→ **Exercise brief**: Report all lines of the data below that hold the word "Ihrer".

________________________________________

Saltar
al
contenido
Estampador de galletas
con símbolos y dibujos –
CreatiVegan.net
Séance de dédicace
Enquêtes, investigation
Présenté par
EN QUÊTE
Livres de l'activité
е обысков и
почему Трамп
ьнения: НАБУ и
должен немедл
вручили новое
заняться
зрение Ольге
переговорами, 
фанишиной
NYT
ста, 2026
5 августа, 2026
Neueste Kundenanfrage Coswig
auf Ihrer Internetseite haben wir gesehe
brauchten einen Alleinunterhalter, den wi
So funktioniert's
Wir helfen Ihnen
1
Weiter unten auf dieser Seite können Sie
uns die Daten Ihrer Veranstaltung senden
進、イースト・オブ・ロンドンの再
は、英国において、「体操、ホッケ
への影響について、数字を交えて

________________________________________

→ **Exercise response**:
auf Ihrer Internetseite haben wir gesehe
uns die Daten Ihrer Veranstaltung senden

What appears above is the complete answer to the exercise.